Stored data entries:

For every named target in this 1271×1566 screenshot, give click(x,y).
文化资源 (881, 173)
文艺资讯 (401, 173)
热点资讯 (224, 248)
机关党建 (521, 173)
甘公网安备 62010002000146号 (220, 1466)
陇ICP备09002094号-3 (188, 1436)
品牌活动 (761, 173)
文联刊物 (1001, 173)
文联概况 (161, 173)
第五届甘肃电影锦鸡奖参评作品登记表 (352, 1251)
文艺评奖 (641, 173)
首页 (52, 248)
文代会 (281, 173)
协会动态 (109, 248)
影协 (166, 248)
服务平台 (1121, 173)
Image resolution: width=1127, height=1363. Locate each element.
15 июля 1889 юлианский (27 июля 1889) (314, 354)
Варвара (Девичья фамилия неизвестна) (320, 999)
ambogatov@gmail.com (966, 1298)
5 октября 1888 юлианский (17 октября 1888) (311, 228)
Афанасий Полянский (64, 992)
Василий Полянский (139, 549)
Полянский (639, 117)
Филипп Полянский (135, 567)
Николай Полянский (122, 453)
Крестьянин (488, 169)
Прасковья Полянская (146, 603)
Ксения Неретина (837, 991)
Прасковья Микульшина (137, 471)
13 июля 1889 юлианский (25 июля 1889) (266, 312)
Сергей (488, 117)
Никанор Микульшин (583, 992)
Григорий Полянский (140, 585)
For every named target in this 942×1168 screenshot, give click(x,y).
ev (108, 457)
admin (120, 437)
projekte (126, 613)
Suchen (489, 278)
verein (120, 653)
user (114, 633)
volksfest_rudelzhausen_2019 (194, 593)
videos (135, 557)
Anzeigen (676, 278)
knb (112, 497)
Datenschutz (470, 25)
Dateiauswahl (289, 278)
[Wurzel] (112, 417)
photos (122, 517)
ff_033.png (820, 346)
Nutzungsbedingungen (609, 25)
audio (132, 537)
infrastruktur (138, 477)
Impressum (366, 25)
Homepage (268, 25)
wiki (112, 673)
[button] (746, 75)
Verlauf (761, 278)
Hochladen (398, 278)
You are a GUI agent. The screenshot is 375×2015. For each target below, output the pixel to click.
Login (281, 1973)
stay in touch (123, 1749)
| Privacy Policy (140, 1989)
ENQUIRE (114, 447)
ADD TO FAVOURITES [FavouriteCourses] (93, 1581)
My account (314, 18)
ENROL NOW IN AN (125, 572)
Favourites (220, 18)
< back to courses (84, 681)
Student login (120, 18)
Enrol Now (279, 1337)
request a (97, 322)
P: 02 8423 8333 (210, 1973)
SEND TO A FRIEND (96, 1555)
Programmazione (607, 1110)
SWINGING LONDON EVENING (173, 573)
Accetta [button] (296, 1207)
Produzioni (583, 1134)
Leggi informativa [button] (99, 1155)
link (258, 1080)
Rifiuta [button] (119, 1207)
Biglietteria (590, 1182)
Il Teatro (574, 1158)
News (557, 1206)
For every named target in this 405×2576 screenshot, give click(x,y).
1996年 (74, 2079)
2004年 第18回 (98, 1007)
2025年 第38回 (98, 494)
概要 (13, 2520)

Task prompt
Please reproduce the lines from the line with "Image resolution: width=1127, height=1363." to the line with "5 октября 1888", both ends included, exactly as they appear above.

Problem solution
Image resolution: width=1127, height=1363. Locate each element.
15 июля 1889 юлианский (27 июля 1889) (314, 354)
Варвара (Девичья фамилия неизвестна) (320, 999)
ambogatov@gmail.com (966, 1298)
5 октября 1888 юлианский (17 октября 1888) (311, 228)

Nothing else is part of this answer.